Armando Solar-Lezama

Armando Solar-Lezama is a Professor in the Department of Electrical Engineering and Computer science and associate director of the Computer Science and Artificial Intelligence Lab at MIT. His background is in programming languages, where he is best known for his seminal work on program synthesis. More recently, he has been working at the intersection of programming languages and machine learning, exploring learning techniques that combine the formal guarantees of program synthesis with the expressiveness of traditional machine learning. He has co-organized a number of workshops including the Workshop on Computer Assisted Programming (CAP) at NeurIPS 2020 and the workshop on Machine Learning and Programming Languages (MAPL) at PLDI 2019.

Call for Submissions

We seek submissions related to any of the topics in the overview, especially ongoing or preliminary work that bridges gaps between topics, and work that might be unfamiliar to the broader ICML community. Submissions will be lightly reviewed for relevance and clarity. All accepted submissions will be presented as posters at a poster session, and a subset will also be selected for oral presentation as contributed talks. Talks will be selected to generate interesting discussions – speculative/perspective abstracts welcome.

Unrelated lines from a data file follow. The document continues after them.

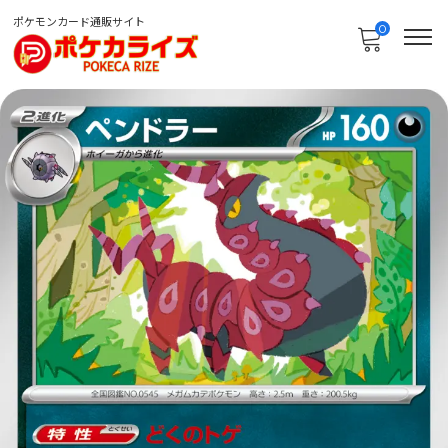
ポケモンカード通販サイト
0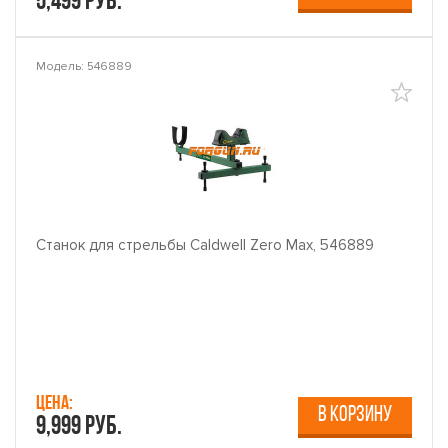
5,499 руб.
Модель: 546889
Станок для стрельбы Caldwell Zero Max, 546889
Цена:
В КОРЗИНУ
9,999 руб.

Submissions are due in OpenReview before midnight AoE on June 7, 2022 (extended deadline) and may take one of two forms:

  1. Extended Abstracts: Authors may submit ongoing or preliminary work in the form of an extended abstract of 2-4 pages (excluding references or appendices, preference for shorter abstracts) for consideration for a poster presentation. Submissions should be anonymized and formatted in the ICML style. Abstracts are non-archival, but will be publicly posted on the workshop website if accepted.
  2. Syndicated Submissions: Authors may also submit recent work that has been accepted for publication in another venue within the last 12 months of the deadline for consideration for a poster presentation. To encourage broad participation, preference will be given to work on topics that might be less familiar to the ICML community. Syndicated submissions can be in their original format, have no length requirement, and do not need to be anonymized. They are also non-archival, but will be posted publicly on the workshop website if accepted.

To stimulate discussion and interaction, poster presentations will be entirely in-person absent any further changes from the ICML conference chairs. Some need-based funding for travel and registration for speakers and poster presenters may be available from the workshop’s sponsors.